AIM OF THE TASK:
In the listing, find every line that has the string "into" and copy it.

RECORD EXTRACTS:
------------------------
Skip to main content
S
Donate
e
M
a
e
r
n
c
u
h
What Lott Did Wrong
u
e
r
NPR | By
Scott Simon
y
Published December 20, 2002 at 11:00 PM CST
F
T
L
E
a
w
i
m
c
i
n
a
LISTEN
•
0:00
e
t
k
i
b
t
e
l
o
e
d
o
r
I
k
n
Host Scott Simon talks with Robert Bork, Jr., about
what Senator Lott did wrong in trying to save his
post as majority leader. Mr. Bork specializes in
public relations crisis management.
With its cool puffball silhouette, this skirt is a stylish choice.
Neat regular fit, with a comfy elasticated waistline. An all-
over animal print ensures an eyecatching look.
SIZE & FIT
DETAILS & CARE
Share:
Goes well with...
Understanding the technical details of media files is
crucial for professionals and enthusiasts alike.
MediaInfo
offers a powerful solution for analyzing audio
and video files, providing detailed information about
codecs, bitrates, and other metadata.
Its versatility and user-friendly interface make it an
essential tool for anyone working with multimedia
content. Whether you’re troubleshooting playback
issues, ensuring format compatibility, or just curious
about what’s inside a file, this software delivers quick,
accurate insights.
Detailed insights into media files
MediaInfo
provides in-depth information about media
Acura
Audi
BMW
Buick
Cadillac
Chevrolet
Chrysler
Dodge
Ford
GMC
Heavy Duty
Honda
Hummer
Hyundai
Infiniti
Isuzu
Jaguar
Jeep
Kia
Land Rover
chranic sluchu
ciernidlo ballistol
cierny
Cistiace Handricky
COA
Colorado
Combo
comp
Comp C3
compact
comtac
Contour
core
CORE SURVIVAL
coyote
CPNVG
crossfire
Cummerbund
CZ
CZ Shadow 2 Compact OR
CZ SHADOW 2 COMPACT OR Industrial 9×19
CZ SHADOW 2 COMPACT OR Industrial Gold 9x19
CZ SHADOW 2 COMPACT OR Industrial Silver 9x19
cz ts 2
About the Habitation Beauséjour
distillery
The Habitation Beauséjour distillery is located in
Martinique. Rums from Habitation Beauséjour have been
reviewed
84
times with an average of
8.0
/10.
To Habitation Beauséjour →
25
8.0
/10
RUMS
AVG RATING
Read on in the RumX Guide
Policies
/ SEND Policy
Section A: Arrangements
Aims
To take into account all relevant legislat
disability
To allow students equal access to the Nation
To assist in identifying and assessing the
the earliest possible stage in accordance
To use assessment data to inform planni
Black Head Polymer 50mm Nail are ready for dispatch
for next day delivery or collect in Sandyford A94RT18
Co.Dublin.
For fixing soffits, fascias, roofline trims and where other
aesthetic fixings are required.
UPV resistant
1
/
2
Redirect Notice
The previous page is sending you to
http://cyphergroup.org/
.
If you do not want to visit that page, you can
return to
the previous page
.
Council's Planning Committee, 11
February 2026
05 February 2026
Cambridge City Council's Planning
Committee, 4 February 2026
------------------------
RESULT FOR THIS EXERCISE:
Detailed insights into media files
To take into account all relevant legislat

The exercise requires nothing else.